About this task: The entries below must be retyped exactly. Pictures are to be omitted.

Provided records:
= = =

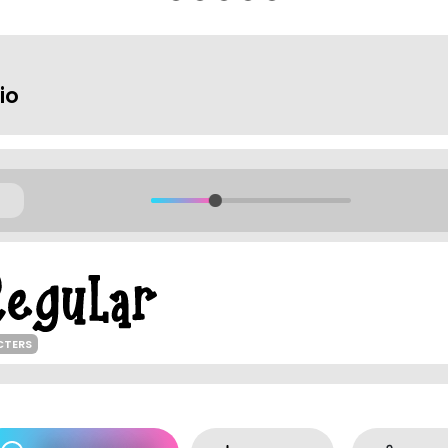
io
CTERS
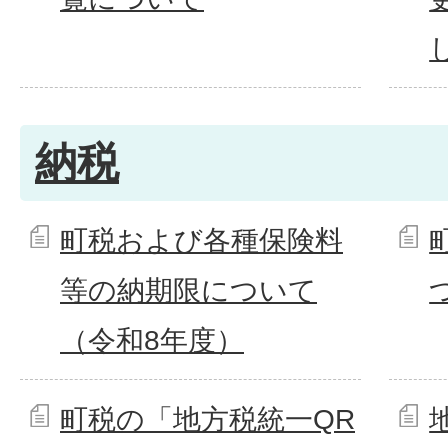
納税
町税および各種保険料
等の納期限について
（令和8年度）
町税の「地方税統一QR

= = =

Answer:
io
CTERS
納税
町税および各種保険料
等の納期限について
（令和8年度）
町税の「地方税統一QR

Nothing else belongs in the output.